Bored with life at Woolies, which by now had posted him to a branch in Wrexham, he and a colleague, Peter Hinchcliffe, set up their own shop on the side in nearby Shropshire, flogging frozen vegetables loose in polythene bags at half the price of pre-packed goods.
Humble beginnings: After leaving school with just four O-levels, which he only secured on the fourth attempt, Walker landed a job as a trainee manager with Woolworths
Walker had wanted to call it Penguin. Fortunately childhood sweetheart Rhianydd (‘Ranny’ since he can’t pronounce her name) persuaded him to change it to Iceland.
Three months in to the venture, their moonlighting was discovered by their bosses at Woolworths and both were promptly fired.
No matter. They began to expand and by 1984, thanks to Walker’s entrepreneurial instincts, Iceland was ready to go public. Not bad for someone who still claims not to be able to read a balance sheet.
For over 30 years Walker had enjoyed almost uninterrupted profit, until 2001 when it all came crashing down. Having merged with Booker, Iceland issued a profit warning just after Walker had dumped £13.5million of shares.
He was holidaying in the Maldives when the warning was issued. By the time he returned home he was out on his ear.
He was cleared of any wrongdoing by the Serious Fraud Office three years later, but the experience stung. As the company floundered in his absence, he scraped together a consortium in 2005 to take Iceland private again.
After returning it to profit, a remarkable comeback was complete in 2012, when he and several investors completed a £1.6billion management buyout of the firm.
Despite his down-to-earth qualities, Walker isn’t afraid to enjoy his riches. He retains a chauffeur-driven Bentley (number plate: 1CE) and an 82ft Oyster yacht.
Home is Broxton Old Hall, a Grade II listed manor house in Cheshire. There are other pads in Majorca and Chelsea, though he admits he barely uses them.
Along with skiing and shooting, his main preoccupation outside work is family.
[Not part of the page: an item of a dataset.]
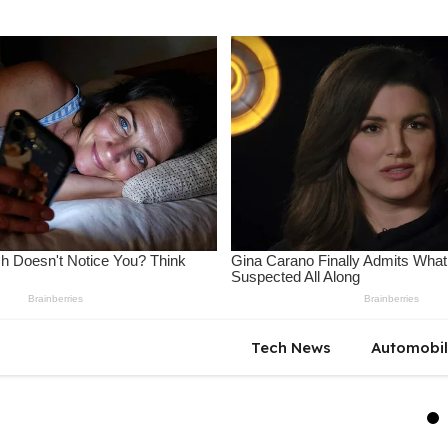
Tech News
Automobi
Without Ranny, with whom he has a son and two daughters, he insists he would barely have achieved half of what he has done.
In recent years, he has expressed regret that due to her illness, she has not been able to share many of his triumphs.
While he has no intention of retiring, he hopes son Richard, 36, will one day take over.
Richard serves as managing director of The Food Warehouse, Iceland’s chain of larger stores, but at his old man’s insistence, began his career stacking shelves and working the tills.
In 2011 the two of them climbed Everest to raise funds for Alzheimer’s research. When it comes to scaling summits, Sir Malcolm will happily settle for that knighthood.